Influence of oxygen addition on the target voltage during reactive sputtering of aluminium

Abstract

The voltage of an aluminium target changes during magnetron sputtering when oxygen is added to the argon plasma. The variation in target voltage has been ascribed to a target surface modification, which alters the ion-induced secondary electron emission (ISEE) coefficient. As most models assume that the target surface modification was induced by chemisorption of oxygen on the aluminium target, we have measured the influence of chemisorption on the target voltage. At low oxygen exposure an absolute target voltage increase as a function of the exposure was noticed. Extending the oxidation period resulted in an absolute target voltage decrease if the exposure was increased.

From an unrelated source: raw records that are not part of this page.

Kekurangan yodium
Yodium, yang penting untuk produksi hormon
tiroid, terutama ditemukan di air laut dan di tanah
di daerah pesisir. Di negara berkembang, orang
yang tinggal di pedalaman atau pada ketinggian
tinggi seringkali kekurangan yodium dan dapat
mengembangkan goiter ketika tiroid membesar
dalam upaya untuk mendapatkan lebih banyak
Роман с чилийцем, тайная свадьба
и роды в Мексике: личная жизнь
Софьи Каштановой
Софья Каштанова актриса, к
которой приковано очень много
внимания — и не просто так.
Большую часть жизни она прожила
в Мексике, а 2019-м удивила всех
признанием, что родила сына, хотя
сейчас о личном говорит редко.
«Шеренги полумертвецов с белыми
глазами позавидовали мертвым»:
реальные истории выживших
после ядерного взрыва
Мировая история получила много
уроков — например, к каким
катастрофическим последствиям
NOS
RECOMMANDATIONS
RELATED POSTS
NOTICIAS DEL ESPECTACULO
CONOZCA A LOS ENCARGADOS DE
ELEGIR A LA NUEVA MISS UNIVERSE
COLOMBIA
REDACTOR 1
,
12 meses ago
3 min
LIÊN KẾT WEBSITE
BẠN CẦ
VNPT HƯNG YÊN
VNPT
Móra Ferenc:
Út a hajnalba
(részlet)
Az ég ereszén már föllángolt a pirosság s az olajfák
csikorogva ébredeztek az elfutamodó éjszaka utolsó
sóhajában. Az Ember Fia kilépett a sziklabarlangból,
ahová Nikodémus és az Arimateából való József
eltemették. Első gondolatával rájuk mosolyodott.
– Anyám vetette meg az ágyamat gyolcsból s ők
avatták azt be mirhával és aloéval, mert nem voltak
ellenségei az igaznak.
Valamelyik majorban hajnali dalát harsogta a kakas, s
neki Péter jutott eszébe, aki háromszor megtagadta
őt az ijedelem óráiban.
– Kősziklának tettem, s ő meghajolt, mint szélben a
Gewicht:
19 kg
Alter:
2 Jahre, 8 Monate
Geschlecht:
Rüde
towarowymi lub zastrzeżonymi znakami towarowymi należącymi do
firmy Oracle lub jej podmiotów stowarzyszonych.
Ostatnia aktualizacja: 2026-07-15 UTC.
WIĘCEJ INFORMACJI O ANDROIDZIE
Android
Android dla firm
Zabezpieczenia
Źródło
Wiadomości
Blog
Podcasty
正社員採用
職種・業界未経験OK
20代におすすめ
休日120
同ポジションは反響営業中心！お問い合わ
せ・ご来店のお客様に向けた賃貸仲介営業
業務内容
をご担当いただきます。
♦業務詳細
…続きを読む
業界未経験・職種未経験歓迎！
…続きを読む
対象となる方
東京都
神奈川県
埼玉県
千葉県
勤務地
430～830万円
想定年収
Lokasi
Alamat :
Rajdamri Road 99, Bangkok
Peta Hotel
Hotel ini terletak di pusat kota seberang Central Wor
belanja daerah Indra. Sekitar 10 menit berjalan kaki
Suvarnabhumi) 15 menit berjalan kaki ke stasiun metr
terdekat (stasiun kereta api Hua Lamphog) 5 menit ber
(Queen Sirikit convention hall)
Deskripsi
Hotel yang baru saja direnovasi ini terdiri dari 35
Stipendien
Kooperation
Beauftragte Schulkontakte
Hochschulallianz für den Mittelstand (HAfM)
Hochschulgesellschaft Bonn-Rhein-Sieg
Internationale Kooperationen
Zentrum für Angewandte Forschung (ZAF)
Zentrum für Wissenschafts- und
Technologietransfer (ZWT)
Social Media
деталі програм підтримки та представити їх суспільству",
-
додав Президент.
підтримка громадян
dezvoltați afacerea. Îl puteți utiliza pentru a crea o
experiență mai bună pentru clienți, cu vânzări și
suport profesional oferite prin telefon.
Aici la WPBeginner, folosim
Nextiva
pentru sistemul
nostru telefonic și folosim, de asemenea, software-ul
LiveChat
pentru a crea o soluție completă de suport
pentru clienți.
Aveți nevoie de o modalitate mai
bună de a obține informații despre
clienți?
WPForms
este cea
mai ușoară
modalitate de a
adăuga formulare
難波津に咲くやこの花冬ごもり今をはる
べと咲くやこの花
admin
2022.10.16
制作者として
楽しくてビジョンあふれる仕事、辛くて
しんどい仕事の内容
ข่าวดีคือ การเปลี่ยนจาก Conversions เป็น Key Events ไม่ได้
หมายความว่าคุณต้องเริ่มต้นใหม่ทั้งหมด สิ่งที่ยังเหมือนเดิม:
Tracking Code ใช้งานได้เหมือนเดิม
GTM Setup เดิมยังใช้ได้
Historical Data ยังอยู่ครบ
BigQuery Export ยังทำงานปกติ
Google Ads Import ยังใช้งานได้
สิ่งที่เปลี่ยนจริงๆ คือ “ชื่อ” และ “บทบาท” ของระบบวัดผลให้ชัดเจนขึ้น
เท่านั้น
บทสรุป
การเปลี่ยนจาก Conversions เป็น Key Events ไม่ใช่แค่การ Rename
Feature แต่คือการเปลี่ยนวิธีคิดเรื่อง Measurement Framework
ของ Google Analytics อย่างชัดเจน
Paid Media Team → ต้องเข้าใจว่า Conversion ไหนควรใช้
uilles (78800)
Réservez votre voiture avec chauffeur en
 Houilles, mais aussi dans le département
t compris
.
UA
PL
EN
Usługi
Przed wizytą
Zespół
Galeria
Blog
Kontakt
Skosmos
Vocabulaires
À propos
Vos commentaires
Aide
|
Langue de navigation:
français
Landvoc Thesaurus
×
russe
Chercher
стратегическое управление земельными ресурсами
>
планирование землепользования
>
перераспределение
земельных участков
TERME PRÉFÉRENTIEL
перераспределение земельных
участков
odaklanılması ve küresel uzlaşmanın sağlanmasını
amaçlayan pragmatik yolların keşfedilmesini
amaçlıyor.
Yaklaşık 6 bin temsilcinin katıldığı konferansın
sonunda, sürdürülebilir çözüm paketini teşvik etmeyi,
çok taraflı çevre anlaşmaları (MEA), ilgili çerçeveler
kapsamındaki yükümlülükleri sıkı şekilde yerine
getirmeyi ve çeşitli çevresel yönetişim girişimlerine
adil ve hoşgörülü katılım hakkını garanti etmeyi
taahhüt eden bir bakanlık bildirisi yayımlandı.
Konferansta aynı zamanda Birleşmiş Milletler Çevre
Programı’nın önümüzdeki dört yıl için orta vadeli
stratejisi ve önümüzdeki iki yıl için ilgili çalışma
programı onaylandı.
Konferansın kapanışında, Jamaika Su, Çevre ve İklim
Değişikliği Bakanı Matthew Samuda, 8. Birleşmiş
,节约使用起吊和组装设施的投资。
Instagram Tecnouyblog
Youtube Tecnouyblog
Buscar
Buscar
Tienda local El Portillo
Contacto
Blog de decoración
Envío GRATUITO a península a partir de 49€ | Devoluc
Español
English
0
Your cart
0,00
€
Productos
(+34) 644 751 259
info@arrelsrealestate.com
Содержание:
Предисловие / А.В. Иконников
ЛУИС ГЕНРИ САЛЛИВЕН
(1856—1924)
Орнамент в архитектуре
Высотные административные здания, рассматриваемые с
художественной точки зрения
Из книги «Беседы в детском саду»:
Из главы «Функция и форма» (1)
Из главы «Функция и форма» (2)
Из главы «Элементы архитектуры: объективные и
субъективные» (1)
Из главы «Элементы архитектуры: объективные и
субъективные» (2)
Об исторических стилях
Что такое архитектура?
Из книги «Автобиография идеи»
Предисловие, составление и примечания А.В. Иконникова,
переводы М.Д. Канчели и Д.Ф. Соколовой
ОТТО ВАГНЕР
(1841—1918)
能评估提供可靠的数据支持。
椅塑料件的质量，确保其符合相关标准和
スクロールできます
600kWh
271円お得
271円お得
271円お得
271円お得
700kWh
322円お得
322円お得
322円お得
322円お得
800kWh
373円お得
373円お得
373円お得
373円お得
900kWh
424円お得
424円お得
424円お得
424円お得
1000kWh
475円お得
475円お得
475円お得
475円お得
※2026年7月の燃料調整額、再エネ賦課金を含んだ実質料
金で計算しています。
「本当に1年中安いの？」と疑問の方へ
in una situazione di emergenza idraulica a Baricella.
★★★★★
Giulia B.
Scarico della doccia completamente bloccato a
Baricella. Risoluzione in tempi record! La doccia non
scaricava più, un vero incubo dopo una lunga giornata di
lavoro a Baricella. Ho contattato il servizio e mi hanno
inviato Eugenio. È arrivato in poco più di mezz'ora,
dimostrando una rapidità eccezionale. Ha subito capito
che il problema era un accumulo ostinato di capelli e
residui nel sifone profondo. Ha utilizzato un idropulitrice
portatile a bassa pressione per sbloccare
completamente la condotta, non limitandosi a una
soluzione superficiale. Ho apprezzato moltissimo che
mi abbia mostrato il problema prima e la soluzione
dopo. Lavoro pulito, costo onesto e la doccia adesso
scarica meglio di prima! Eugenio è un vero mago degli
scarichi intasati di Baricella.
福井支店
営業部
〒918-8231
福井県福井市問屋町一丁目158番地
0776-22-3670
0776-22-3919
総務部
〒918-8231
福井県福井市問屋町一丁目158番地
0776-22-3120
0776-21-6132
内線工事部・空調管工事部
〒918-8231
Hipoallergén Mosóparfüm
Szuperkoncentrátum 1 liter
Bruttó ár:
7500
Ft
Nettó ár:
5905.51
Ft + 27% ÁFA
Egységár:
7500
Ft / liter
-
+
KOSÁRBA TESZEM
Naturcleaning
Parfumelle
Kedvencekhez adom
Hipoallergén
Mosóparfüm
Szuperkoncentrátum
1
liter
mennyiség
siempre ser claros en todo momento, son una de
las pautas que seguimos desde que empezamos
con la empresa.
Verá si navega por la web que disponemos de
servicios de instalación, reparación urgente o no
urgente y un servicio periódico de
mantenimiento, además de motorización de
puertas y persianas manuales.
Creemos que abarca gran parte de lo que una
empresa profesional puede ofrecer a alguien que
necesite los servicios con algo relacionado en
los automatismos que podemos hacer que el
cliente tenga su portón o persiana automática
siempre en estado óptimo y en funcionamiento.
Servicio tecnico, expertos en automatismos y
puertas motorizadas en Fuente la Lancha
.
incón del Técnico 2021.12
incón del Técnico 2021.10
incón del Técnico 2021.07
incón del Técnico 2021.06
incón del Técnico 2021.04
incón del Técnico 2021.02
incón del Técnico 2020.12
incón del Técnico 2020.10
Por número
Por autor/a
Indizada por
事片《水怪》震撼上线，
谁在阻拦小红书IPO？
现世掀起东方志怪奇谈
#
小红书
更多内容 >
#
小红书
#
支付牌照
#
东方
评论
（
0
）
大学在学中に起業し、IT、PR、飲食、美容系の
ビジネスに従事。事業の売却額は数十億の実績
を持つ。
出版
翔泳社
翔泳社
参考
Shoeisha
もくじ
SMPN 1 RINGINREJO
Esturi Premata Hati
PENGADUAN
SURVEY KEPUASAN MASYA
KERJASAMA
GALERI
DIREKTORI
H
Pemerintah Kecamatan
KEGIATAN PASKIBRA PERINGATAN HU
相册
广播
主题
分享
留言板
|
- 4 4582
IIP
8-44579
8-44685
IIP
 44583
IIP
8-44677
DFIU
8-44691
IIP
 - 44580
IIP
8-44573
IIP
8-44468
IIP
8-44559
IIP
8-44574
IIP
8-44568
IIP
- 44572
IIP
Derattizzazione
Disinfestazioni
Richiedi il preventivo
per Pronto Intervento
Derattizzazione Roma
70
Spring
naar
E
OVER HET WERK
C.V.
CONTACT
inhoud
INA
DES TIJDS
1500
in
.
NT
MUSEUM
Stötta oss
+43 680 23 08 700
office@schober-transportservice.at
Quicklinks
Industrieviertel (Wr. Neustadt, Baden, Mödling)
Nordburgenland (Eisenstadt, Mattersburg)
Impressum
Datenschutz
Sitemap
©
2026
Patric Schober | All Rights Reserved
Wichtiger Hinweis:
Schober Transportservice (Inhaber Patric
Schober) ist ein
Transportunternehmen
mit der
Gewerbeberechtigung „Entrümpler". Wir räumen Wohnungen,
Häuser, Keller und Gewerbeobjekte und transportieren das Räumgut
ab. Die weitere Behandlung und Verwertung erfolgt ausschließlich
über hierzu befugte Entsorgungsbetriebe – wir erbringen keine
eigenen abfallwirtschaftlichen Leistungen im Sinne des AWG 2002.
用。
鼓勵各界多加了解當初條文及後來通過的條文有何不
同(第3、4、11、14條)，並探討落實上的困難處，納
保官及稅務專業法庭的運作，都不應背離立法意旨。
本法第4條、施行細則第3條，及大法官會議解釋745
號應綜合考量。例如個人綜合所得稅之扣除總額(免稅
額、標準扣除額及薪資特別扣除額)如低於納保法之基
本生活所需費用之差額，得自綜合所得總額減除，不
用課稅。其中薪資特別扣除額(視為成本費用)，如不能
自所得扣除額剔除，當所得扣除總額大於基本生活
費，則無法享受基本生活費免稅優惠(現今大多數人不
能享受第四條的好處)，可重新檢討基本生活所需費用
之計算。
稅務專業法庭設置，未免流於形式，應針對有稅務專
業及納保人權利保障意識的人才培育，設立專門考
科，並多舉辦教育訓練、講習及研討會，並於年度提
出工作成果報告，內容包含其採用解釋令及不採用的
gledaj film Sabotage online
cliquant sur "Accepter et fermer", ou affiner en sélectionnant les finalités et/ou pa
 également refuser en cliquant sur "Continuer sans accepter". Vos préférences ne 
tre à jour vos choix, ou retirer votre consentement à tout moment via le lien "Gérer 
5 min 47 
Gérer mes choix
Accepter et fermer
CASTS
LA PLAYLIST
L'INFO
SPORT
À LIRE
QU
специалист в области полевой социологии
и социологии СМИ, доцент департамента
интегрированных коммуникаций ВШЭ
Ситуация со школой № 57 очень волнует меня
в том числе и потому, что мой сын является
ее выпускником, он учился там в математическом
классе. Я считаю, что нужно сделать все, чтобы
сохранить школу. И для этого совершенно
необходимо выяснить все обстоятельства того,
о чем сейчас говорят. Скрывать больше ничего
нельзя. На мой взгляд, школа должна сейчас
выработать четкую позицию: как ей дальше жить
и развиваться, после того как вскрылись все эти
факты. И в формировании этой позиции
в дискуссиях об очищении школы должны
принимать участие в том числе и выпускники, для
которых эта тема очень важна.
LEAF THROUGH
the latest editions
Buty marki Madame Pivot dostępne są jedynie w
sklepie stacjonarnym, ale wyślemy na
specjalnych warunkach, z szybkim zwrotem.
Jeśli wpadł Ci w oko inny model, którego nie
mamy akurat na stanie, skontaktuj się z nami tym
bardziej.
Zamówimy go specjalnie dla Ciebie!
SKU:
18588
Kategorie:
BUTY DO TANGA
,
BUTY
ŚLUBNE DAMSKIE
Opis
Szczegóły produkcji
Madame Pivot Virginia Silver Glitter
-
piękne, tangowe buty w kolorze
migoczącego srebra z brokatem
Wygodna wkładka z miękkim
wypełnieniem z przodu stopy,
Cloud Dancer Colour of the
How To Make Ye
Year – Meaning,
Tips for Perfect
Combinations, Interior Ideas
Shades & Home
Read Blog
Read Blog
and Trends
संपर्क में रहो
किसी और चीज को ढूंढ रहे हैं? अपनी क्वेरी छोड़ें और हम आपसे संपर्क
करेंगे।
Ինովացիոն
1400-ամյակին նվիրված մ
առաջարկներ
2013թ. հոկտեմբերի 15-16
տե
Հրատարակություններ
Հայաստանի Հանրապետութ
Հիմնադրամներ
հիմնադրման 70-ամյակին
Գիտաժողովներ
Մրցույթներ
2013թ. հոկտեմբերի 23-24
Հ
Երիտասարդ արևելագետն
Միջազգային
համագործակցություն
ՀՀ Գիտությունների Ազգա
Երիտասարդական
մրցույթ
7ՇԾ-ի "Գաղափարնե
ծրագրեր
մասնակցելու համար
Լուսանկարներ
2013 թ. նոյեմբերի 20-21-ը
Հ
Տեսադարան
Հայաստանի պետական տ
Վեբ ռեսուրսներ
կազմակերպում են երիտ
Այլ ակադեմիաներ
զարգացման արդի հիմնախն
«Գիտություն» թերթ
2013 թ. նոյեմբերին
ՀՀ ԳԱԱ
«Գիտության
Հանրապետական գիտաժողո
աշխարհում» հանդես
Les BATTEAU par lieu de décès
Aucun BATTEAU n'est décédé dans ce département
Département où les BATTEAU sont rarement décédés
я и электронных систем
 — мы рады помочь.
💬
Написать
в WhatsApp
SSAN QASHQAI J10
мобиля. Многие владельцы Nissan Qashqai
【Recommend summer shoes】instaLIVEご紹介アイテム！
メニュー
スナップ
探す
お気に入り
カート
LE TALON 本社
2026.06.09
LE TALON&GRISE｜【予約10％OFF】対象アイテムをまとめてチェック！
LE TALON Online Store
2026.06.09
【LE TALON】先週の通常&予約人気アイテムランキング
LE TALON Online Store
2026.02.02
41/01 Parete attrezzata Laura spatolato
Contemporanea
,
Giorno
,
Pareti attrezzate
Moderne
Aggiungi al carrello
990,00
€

Comparing these results with the measurements performed regarding reactive sputtering, we came to the conclusion that chemisorption cannot explain the target surface modification during reactive sputtering. Indeed, experiments concerning the stability of the target surface modification induced by reactive sputtering clearly indicated that it is not stable. This shows that the target surface modification during reactive sputtering is not the formation of a stable surface compound by a chemical reaction between oxygen molecules and the aluminium surface, as noticed during chemisorption. The chemical reaction between implanted reactive gas atoms and the target atoms forms the basic idea of the presented approach to describe the target surface changes.